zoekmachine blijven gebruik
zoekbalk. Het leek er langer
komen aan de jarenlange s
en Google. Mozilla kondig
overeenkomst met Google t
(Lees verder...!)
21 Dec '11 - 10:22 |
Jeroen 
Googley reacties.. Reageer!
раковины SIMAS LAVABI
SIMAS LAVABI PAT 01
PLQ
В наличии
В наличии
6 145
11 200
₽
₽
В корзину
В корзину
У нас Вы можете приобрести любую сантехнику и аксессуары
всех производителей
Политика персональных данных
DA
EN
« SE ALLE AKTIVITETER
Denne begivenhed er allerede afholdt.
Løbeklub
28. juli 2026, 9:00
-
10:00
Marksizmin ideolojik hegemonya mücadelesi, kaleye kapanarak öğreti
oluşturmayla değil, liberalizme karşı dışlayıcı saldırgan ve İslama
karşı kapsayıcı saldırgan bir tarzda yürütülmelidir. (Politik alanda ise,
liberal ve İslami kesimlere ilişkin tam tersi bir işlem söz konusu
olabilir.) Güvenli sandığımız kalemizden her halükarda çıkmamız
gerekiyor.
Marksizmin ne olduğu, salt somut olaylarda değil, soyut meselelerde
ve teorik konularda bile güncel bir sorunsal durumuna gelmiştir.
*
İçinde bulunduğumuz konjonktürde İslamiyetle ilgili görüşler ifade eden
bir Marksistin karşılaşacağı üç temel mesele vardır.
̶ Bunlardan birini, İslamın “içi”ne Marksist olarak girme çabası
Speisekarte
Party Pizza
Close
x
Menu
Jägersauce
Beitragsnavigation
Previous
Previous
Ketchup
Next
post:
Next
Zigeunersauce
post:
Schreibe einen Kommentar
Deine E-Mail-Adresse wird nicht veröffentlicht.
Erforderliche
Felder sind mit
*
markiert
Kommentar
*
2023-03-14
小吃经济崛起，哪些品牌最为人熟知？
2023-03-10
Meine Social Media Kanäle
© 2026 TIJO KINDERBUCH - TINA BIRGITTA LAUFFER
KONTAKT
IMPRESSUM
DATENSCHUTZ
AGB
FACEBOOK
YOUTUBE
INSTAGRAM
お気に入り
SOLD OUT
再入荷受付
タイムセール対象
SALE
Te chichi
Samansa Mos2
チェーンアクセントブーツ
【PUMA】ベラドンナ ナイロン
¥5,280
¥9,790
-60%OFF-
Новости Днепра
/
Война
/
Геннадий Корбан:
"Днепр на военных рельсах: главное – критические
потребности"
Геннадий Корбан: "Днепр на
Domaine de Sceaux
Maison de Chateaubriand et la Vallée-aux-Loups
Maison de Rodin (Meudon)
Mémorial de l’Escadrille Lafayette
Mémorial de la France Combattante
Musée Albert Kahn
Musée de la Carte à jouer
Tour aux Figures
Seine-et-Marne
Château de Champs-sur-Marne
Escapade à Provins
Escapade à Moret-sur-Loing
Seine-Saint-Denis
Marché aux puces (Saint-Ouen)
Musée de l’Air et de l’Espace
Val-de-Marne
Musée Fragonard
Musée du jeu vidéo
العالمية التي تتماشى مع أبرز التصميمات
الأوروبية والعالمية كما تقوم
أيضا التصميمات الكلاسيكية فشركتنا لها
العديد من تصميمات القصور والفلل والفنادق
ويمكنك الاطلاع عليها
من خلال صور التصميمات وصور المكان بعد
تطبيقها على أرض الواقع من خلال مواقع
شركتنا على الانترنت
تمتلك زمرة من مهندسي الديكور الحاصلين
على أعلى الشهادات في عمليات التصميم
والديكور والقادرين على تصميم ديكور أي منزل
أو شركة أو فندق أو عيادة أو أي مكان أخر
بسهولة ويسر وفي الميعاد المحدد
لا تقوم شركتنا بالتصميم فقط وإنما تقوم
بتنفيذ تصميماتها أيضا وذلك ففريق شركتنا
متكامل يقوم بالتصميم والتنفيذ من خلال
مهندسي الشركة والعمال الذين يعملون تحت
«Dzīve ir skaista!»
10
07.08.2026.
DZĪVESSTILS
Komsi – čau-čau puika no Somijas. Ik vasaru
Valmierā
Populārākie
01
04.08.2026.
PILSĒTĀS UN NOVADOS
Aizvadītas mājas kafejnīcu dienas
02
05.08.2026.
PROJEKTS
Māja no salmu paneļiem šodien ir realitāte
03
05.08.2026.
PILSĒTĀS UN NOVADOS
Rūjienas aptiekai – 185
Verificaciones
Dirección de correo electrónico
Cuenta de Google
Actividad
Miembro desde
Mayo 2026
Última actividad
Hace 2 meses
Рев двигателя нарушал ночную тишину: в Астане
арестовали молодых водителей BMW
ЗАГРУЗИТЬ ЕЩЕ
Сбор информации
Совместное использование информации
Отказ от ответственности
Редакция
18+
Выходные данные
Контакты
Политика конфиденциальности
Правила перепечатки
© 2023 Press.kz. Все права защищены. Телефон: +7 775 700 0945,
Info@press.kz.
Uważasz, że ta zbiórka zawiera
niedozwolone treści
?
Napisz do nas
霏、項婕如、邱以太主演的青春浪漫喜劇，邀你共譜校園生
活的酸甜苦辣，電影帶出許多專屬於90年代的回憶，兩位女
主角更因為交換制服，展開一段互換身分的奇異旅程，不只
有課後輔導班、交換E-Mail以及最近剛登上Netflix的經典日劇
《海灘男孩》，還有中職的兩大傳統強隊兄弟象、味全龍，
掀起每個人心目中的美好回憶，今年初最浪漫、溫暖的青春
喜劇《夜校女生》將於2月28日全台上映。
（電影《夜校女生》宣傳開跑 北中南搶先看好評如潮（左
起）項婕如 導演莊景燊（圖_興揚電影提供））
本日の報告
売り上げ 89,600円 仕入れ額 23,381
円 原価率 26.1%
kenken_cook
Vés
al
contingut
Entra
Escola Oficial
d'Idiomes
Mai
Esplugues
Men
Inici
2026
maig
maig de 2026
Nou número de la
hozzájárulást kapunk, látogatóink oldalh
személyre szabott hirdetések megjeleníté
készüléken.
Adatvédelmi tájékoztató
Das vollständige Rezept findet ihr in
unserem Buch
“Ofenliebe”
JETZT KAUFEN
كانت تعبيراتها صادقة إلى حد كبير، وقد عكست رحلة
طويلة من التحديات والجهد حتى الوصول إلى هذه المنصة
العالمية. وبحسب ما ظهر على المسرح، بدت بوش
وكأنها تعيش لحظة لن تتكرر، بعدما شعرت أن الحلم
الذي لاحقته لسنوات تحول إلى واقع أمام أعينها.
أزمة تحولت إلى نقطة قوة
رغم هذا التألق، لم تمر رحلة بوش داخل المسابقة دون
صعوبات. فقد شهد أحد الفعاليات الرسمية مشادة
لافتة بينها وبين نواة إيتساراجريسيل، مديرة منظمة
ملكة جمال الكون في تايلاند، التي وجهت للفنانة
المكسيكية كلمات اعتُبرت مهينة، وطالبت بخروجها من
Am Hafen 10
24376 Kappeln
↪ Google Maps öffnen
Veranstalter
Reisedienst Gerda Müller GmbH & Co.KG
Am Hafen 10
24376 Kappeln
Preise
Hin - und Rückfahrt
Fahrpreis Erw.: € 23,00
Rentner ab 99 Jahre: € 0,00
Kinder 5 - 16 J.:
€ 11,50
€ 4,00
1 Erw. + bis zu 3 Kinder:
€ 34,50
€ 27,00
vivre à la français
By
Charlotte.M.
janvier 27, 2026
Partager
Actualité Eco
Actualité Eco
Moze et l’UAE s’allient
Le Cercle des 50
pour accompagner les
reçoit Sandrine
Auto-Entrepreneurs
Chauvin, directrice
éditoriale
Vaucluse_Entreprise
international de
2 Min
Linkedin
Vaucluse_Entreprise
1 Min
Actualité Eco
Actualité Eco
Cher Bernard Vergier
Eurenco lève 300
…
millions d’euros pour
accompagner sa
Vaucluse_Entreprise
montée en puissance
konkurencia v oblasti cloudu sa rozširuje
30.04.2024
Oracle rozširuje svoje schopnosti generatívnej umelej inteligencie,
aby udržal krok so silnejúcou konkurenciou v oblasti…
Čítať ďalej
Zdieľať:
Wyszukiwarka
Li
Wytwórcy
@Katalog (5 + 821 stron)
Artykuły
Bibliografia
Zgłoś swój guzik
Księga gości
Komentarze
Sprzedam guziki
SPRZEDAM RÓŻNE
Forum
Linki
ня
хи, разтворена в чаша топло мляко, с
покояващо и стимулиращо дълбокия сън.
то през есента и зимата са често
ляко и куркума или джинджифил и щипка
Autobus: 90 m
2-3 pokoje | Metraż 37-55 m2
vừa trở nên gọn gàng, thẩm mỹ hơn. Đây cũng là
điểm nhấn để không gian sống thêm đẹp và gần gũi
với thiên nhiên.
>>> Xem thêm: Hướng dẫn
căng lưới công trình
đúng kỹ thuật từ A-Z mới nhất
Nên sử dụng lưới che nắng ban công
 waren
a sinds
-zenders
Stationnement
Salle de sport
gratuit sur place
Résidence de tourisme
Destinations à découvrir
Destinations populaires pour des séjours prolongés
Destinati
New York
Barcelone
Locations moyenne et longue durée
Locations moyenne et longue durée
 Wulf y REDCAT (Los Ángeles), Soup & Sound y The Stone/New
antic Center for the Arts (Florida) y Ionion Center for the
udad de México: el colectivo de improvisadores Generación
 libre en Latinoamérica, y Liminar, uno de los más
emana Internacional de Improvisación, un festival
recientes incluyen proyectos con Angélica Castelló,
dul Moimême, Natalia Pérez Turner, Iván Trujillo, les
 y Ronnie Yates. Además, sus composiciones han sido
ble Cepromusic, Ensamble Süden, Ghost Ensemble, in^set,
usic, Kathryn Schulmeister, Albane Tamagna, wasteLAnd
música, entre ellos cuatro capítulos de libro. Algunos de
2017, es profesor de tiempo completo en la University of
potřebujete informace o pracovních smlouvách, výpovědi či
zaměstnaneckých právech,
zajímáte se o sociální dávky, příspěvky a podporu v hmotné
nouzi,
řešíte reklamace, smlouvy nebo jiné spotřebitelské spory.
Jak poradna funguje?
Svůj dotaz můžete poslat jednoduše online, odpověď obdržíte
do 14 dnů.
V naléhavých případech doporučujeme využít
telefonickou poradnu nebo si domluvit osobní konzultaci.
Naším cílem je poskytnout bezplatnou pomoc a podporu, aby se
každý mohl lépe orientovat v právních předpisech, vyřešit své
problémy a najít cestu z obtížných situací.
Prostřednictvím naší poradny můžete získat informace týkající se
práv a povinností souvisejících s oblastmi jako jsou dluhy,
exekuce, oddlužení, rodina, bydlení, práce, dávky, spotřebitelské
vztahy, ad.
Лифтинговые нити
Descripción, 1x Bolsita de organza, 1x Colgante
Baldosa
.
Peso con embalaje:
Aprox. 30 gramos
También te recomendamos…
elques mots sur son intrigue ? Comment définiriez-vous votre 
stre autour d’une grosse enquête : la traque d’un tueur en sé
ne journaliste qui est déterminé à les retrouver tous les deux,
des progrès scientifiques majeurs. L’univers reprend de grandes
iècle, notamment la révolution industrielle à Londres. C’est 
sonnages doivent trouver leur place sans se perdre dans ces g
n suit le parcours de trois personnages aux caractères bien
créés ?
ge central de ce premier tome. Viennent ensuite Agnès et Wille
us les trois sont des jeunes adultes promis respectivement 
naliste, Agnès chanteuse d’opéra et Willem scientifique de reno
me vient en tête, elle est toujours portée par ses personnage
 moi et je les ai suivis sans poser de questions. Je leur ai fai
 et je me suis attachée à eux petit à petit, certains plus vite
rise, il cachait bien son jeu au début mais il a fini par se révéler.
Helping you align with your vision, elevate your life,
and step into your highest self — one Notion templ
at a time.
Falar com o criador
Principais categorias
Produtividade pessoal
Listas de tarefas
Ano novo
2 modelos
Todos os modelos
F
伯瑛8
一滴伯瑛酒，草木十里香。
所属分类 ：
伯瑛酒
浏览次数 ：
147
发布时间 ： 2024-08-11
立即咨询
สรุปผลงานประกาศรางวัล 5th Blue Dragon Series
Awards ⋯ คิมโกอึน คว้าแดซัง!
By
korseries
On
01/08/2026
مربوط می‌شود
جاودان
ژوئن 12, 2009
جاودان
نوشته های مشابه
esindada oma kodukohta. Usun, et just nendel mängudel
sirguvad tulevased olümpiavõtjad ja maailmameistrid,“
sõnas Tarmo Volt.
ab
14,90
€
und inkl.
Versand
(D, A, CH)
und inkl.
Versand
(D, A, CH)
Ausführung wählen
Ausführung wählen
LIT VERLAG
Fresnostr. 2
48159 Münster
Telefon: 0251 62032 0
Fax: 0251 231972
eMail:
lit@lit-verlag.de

────────

(Task statement): Only lines containing "Marksizmin" belong in the answer; copy every such line from the records.

(Your response):
Marksizmin ideolojik hegemonya mücadelesi, kaleye kapanarak öğreti
Marksizmin ne olduğu, salt somut olaylarda değil, soyut meselelerde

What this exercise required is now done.